For some communities, it is all becoming too much.

Recently, some cities have taken the extraordinary step of calling states of emergency over the public disorder in their communities. This September, both Barrie, Ont. and Smithers, B.C. did so, citing the public disorder caused by open drug use, encampments, theft and violence.

In June, Williams Lake, B.C., did the same. It was planning to “bring in an 11 p.m. curfew and was exploring involuntary detention when the province directed an expert task force to enter the city,” The Globe and Mail reported last week.

These cries for help — which Canadian Affairs has also reported on in TorontoOttawa and Nanaimo — must be taken seriously. The solution cannot simply be more of the same — to further expand public institutions’ crisis services while neglecting their core purposes and clientele.

Canada must make public order a priority again.

Without public order, Canadians will increasingly cease to patronize the public institutions that make communities welcoming and vibrant. Businesses will increasingly close up shop in city centres. This will accelerate community decline, creating a vicious downward spiral.

We do not pretend to have the answers for how best to restore public order while also addressing the very real needs of individuals struggling with homelessness, mental illness and addiction.

But we can offer a few observations.

First, Canadians must be willing to critically examine our policies.

Harm-reduction policies — which correlate with the rise of public disorder — should be at the top of the list.

The aim of these policies is to reduce the harms associated with drug use, such as overdose or infection. They were intended to be introduced alongside investments in other social supports, such as recovery.

But unlike Portugal, which prioritized treatment alongside harm reduction, Canada failed to make these investments. For this and other reasons, many experts now say our harm-reduction policies are not working.

“Many of my addiction medicine colleagues have stopped prescribing ‘safe supply’ hydromorphone to their patients because of the high rates of diversion … and lack of efficacy in stabilizing the substance use disorder (sometimes worsening it),” Dr. Launette Rieb, a clinical associate professor at the University of British Columbia and addiction medicine specialist recently told Canadian Affairs.

Yet, despite such damning claims, some Canadians remain closed to the possibility that these policies may need to change. Worse, some foster a climate that penalizes dissent.

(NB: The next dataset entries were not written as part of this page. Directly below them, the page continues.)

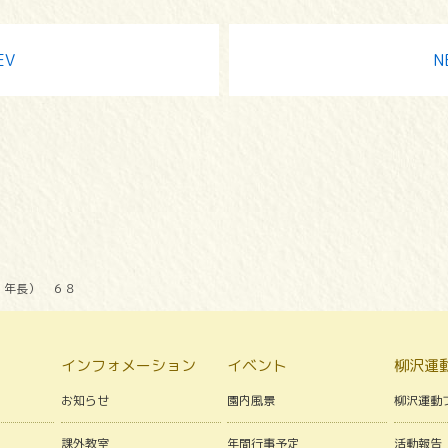
EV
N
・年長） ６８
インフォメーション
イベント
柳沢運
お知らせ
園内風景
柳沢運動
課外教室
年間行事予定
活動報告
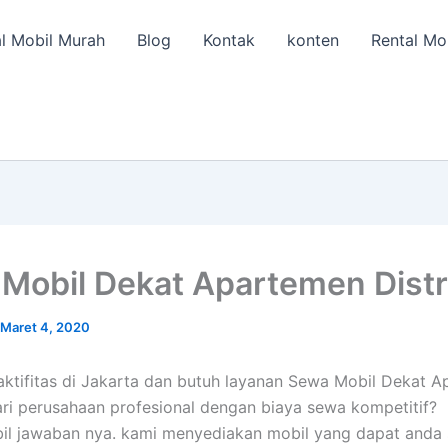
l Mobil Murah
Blog
Kontak
konten
Rental Mo
Mobil Dekat Apartemen Distr
Maret 4, 2020
ktifitas di Jakarta dan butuh layanan Sewa Mobil Dekat 
dari perusahaan profesional dengan biaya sewa kompetitif?
il jawaban nya. kami menyediakan mobil yang dapat anda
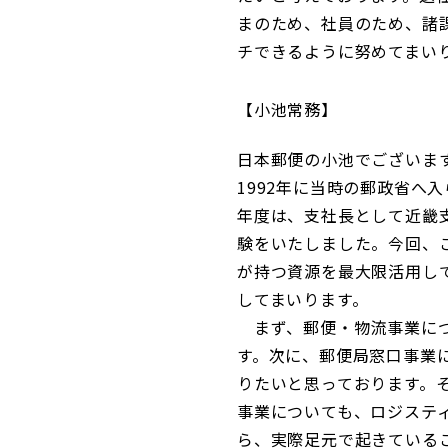
まのため、社員のため、諸
チできるように努めてまい
小池常務
日本郵便の小池でございま
1992年に当時の郵政省へ
年度は、支社長として近畿
験をいたしました。今回、
が持つ資源を最大限活用し
してまいります。
まず、郵便・物流事業につ
す。次に、郵便局窓口事業
りたいと思っております。
事業についても、ロジステ
ら、実際足元で起きている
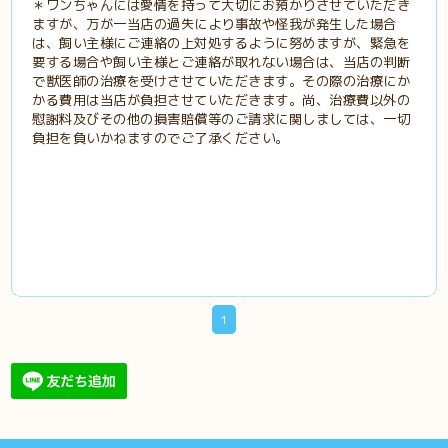
＊ワンちゃんには愛情を持って大切にお預かりさせていただき
ますが、万が一当店の過失により事故や怪我が発生した場合
は、飼い主様にご連絡の上対処するように努めますが、緊急を
要する場合や飼い主様とご連絡が取れない場合は、当店の判断
で獣医師の治療を受けさせていただきます。その際の治療にか
かる費用は当店が負担させていただきます。尚、治療費以外の
慰謝料及びその他の損害賠償等のご請求に関しましては、一切
負担を負いかねますのでご了承ください。
1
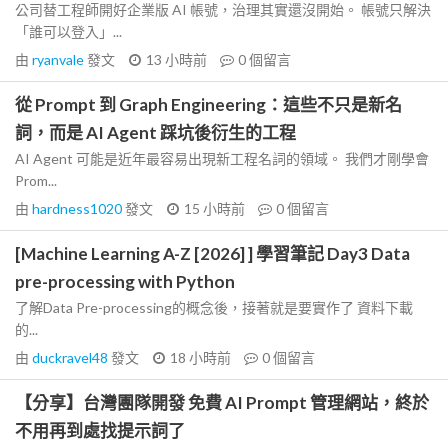
公司替工程師開好企業版 AI 帳號，治理其實還沒開始。 帳號只解決
「誰可以登入」...
由
ryanvale
發文
13 小時前
0
個留言
從 Prompt 到 Graph Engineering：這些不只是新名
詞，而是 AI Agent 踩坑後衍生的工程
AI Agent 可能是近年最容易出現新工程名詞的領域。 我們才剛學會
Prom...
由
hardness1020
發文
15 小時前
0
個留言
[Machine Learning A-Z [2026] ] 學習筆記 Day3 Data
pre-processing with Python
了解Data Pre-processing的概念後，接著就是要實作了 資料下載
的...
由
duckravel48
發文
18 小時前
0
個留言
【分享】台灣團隊開發 免費 AI Prompt 管理網站，終於
不用再到處找提示詞了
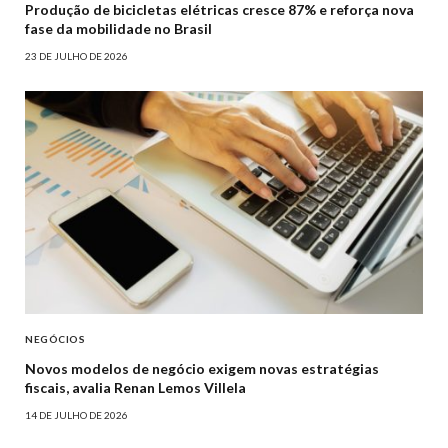
Produção de bicicletas elétricas cresce 87% e reforça nova
fase da mobilidade no Brasil
23 DE JULHO DE 2026
NEGÓCIOS
Novos modelos de negócio exigem novas estratégias
fiscais, avalia Renan Lemos Villela
14 DE JULHO DE 2026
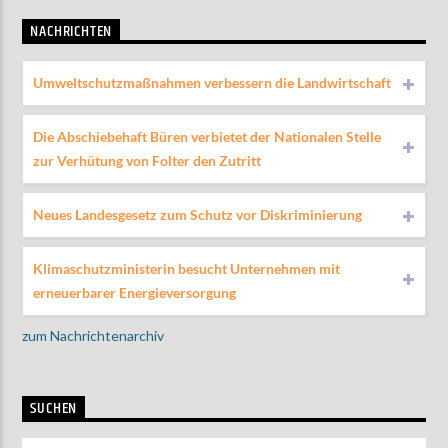
NACHRICHTEN
Umweltschutzmaßnahmen verbessern die Landwirtschaft
Die Abschiebehaft Büren verbietet der Nationalen Stelle
zur Verhütung von Folter den Zutritt
Neues Landesgesetz zum Schutz vor Diskriminierung
Klimaschutzministerin besucht Unternehmen mit
erneuerbarer Energieversorgung
zum Nachrichtenarchiv
SUCHEN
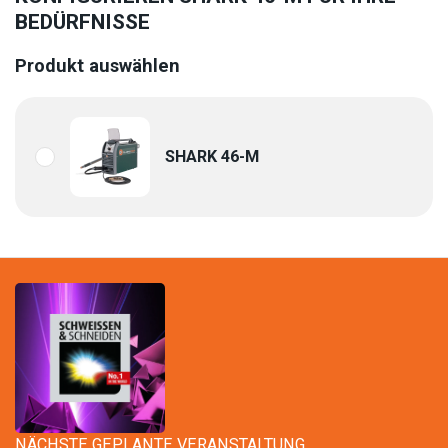
BEDÜRFNISSE
Produkt auswählen
SHARK 46-M
NÄCHSTE GEPLANTE VERANSTALTUNG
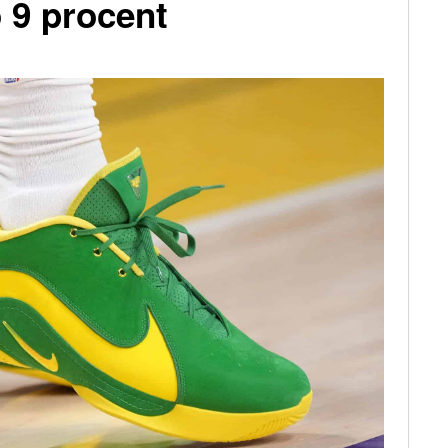
o 9 procent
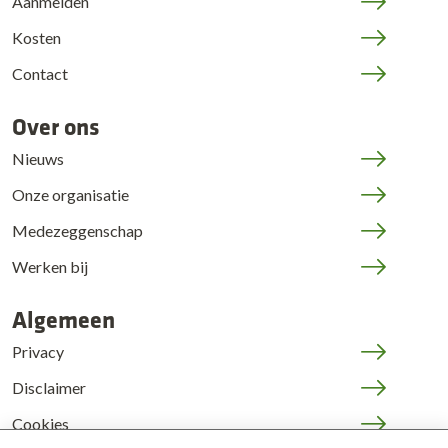
Aanmelden
Kosten
Contact
Over ons
Nieuws
Onze organisatie
Medezeggenschap
Werken bij
Algemeen
Privacy
Disclaimer
Cookies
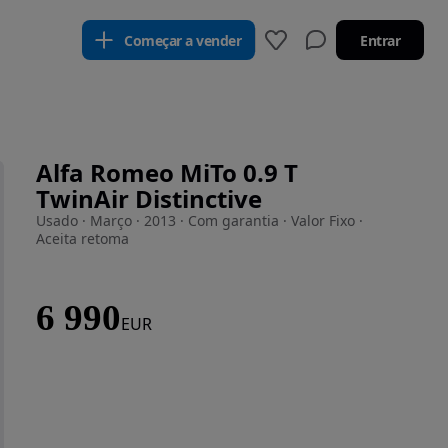
Começar a vender
Entrar
Alfa Romeo MiTo 0.9 T
TwinAir Distinctive
Usado · Março · 2013 · Com garantia · Valor Fixo ·
Aceita retoma
6 990
EUR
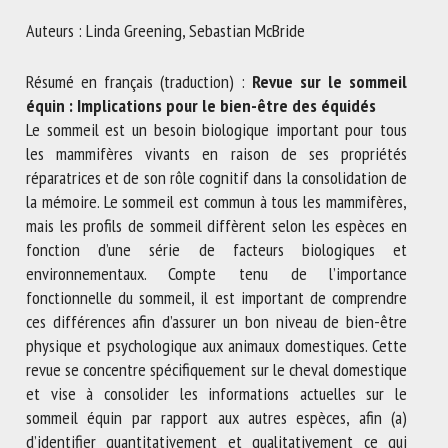
Nom *
Auteurs : Linda Greening, Sebastian McBride
Résumé en français (traduction) :
Revue sur le sommeil
Prénom *
équin : Implications pour le bien-être des équidés
Le sommeil est un besoin biologique important pour tous
les mammifères vivants en raison de ses propriétés
Organisme *
réparatrices et de son rôle cognitif dans la consolidation de
la mémoire. Le sommeil est commun à tous les mammifères,
mais les profils de sommeil diffèrent selon les espèces en
fonction d’une série de facteurs biologiques et
E-mail *
environnementaux. Compte tenu de l’importance
fonctionnelle du sommeil, il est important de comprendre
En soumettant ce formulaire, j'accepte que les
ces différences afin d’assurer un bon niveau de bien-être
informations saisies soient utilisées dans le cadre de la
physique et psychologique aux animaux domestiques. Cette
relation avec le CNR BEA. *
revue se concentre spécifiquement sur le cheval domestique
et vise à consolider les informations actuelles sur le
Les champs suivis de * sont obligatoires
sommeil équin par rapport aux autres espèces, afin (a)
d’identifier quantitativement et qualitativement ce qui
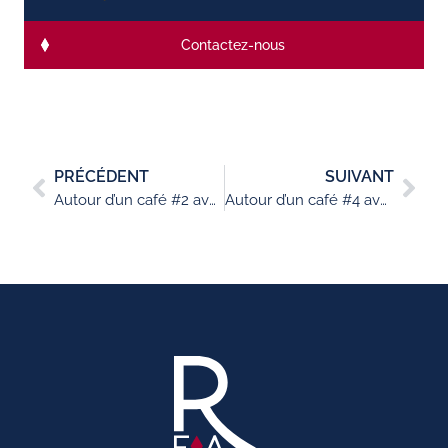
Contactez-nous
PRÉCÉDENT
SUIVANT
Autour d’un café #2 avec Sttan, Designer de lampe
Autour d’un café #4 avec Brett Gradel, Wood art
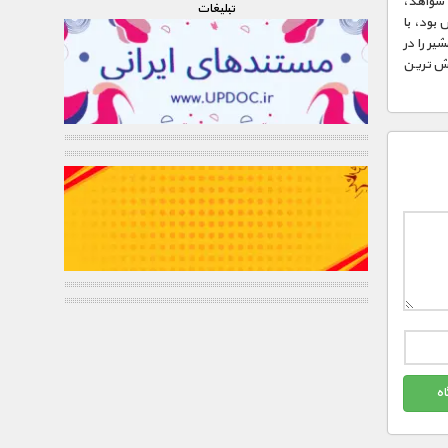
ی شواهد،
تبليغات
 بود، با
ر را در
وش ترین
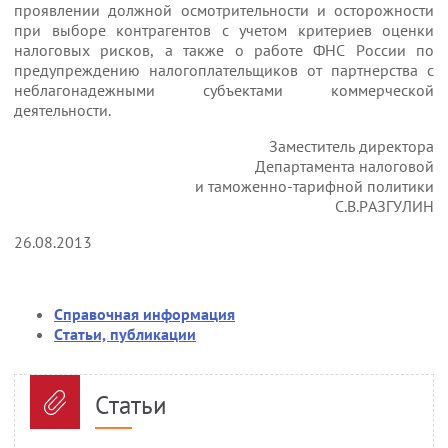
проявлении должной осмотрительности и осторожности
при выборе контрагентов с учетом критериев оценки
налоговых рисков, а также о работе ФНС России по
предупреждению налогоплательщиков от партнерства с
неблагонадежными субъектами коммерческой
деятельности.
Заместитель директора
Департамента налоговой
и таможенно-тарифной политики
С.В.РАЗГУЛИН
26.08.2013
Справочная информация
Статьи, публикации
Статьи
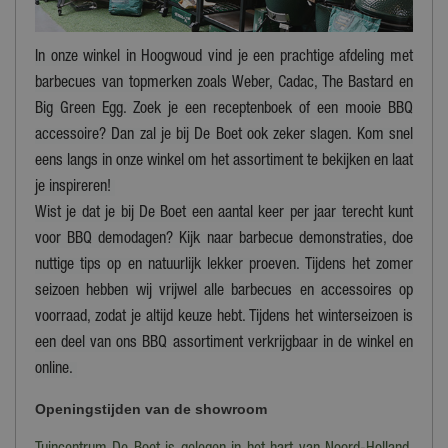
In onze winkel in Hoogwoud vind je een prachtige afdeling met
barbecues van topmerken zoals Weber, Cadac, The Bastard en
Big Green Egg. Zoek je een receptenboek of een mooie BBQ
accessoire? Dan zal je bij De Boet ook zeker slagen. Kom snel
eens langs in onze winkel om het assortiment te bekijken en laat
je inspireren!
Wist je dat je bij De Boet een aantal keer per jaar terecht kunt
voor BBQ demodagen? Kijk naar barbecue demonstraties, doe
nuttige tips op en natuurlijk lekker proeven. Tijdens het zomer
seizoen hebben wij vrijwel alle barbecues en accessoires op
voorraad, zodat je altijd keuze hebt. Tijdens het winterseizoen is
een deel van ons BBQ assortiment verkrijgbaar in de winkel en
online.
Openingstijden van de showroom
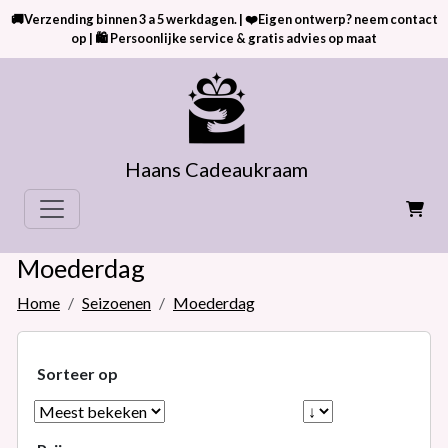
🚚Verzending binnen 3 a 5 werkdagen. | ❤️Eigen ontwerp? neem contact
op | 🛍 Persoonlijke service & gratis advies op maat
Haans Cadeaukraam
Moederdag
Home
Seizoenen
Moederdag
Sorteer op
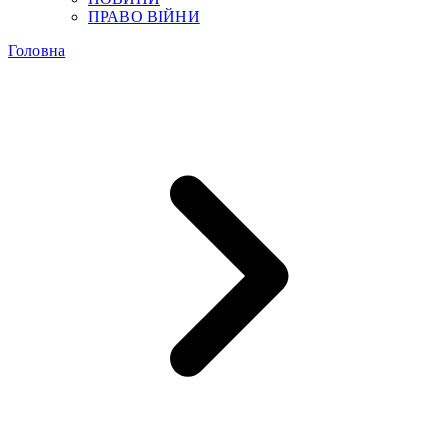
ПРАВО ВІЙНИ
Головна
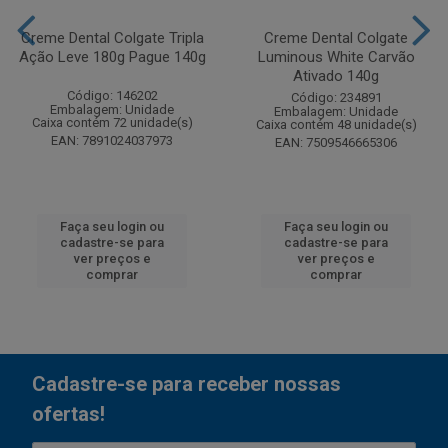
Creme Dental Colgate Tripla
Creme Dental Colgate
Ação Leve 180g Pague 140g
Luminous White Carvão
Ativado 140g
Código: 146202
Código: 234891
Embalagem: Unidade
Embalagem: Unidade
Caixa contém 72 unidade(s)
Caixa contém 48 unidade(s)
EAN: 7891024037973
EAN: 7509546665306
Faça seu login ou
Faça seu login ou
cadastre-se para
cadastre-se para
ver preços e
ver preços e
comprar
comprar
Cadastre-se para receber nossas
ofertas!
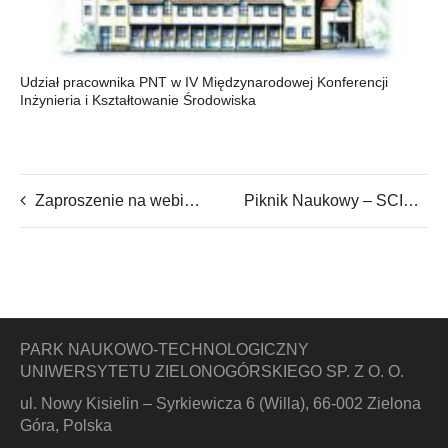
Udział pracownika PNT w IV Międzynarodowej Konferencji
Inżynieria i Kształtowanie Środowiska
Zaproszenie na webinarium ”Treści i usługi cyfrowe – nowe obowiązki dla przedsiębiorców”
Piknik Naukowy – SCIENCE EVENT
PARK NAUKOWO-TECHNOLOGICZNY
UNIWERSYTETU ZIELONOGÓRSKIEGO SP. Z O. O.
ul. Nowy Kisielin – Syrkiewicza 6 (Willa), 66-002 Zielona
Góra, Polska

“Many doctors who initially supported ‘safe supply’ no longer provide it but do not wish to talk about it publicly for fear of reprisals,” Rieb said.

Second, Canadians must look abroad — well beyond the United States — for policy alternatives.

As The Globe and Mail reported in August, Canada and the U.S. have been far harder hit by the drug crisis than European countries.

The article points to a host of potential factors, spanning everything from doctors’ prescribing practices to drug trade flows to drug laws and enforcement.

For example, unlike Canada, most of Europe has not legalized cannabis, the article says. European countries also enforce their drug laws more rigorously.

“According to the UN, Europe arrests, prosecutes and convicts people for drug-related offences at a much higher rate than that of the Americas,” it says.

Addiction treatment rates also vary.

“According to the latest data from the UN, 28 per cent of people with drug use disorders in Europe received treatment. In contrast, only 9 per cent of those with drug use disorders in the Americas received treatment.”

And then there is harm reduction. No other country went “whole hog” on harm reduction the way Canada did, one professor told The Globe.

If we want public order, we should look to the countries that are orderly and identify what makes them different — in a good way.

There is no shame in copying good policies. There should be shame in sticking with failed ones due to ideology.